Credo questo sforzo di restituzione critica del corpus dei disegni caniggiani, dimostri come Ieva sia uno dei rarissimi studiosi che perseguono davvero un rinnovamento del pensiero del maestro attraverso una ricerca originale e, dato fondamentale, non solo teorica. I suoi progetti, che raramente pubblica, secondo una tradizione di riservatezza ereditata dal maestro, hanno apparentemente poco a che fare con la produzione caniggiana, così come Caniggia, peraltro, non ha mai imitato Muratori. È evidente, tuttavia, la presenza di regole comuni, riportate in modo innovativo alle condizioni contemporanee, come un sostrato geologico di principi condivisi che spiegano gli esiti visibili in superficie e danno loro senso. Queste regole producono non solo la struttura profonda degli organismi, ma propiziano una sintesi estetica che pone le questioni della lingua e dei linguaggi, dell’impiego della parole, di un codice condiviso contro l’uso individualistico dell’espressione architettonica. Il che, in un periodo di crisi e di crollo dei codici, come quello che stiamo attraversando, è un problema forse irresolubile. Ma è giusto, ritengo, che si cerchi una strada, si indichi una scelta di campo e di metodo che darà i suoi frutti nel futuro.

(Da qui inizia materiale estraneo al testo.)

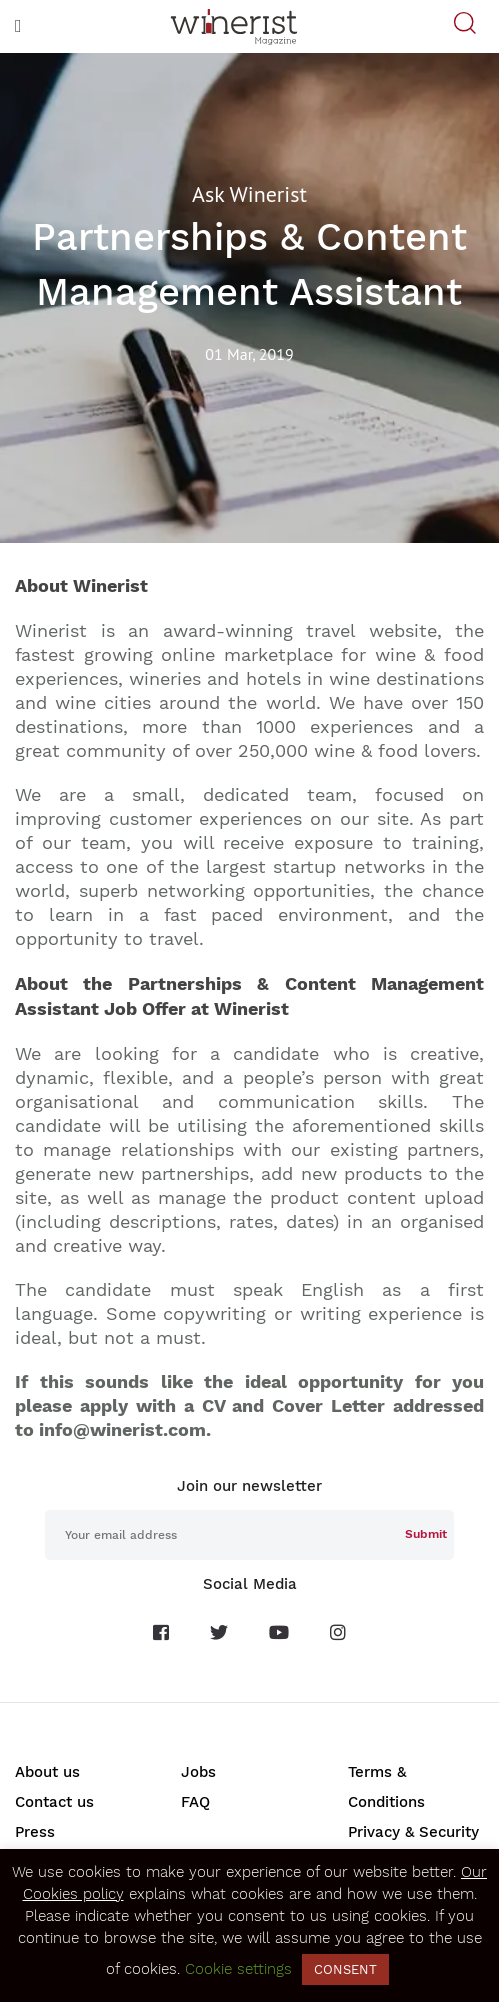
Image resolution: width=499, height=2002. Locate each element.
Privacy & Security (413, 1832)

Rimane il fatto che la consuetudine dell’autore con il metodo di Caniggia, con i problemi dell’applicazione concreta dei suoi insegnamenti alla luce di contesti nuovi, ha costituito la condizione per scrivere un testo che certamente rappresenta un passo in avanti nella conoscenza di una scuola di pensiero che non ha avuto in Italia buona fortuna, ma che desta crescente interesse all’estero. Proprio per questo mi permetto di suggerire all’autore, per concludere, di considerare la possibilità di un’edizione in lingua inglese della sua opera. Questo consiglio è basato sulla mia esperienza con i corsi di Urban Morphology impartiti in lingua inglese presso l’Università Sapienza di Roma, attraverso i quali mi sono reso conto dell’interesse, e anche della sorpresa, con cui studenti di diversa provenienza culturale si affacciavano a un mondo di studi progettuali basati su principi razionali e trasmissibili, all’idea, per loro nuovissima, di forma come esito di processi in atto. Principi analoghi a quelli che, appunto, Matteo Ieva espone qui con esemplare chiarezza.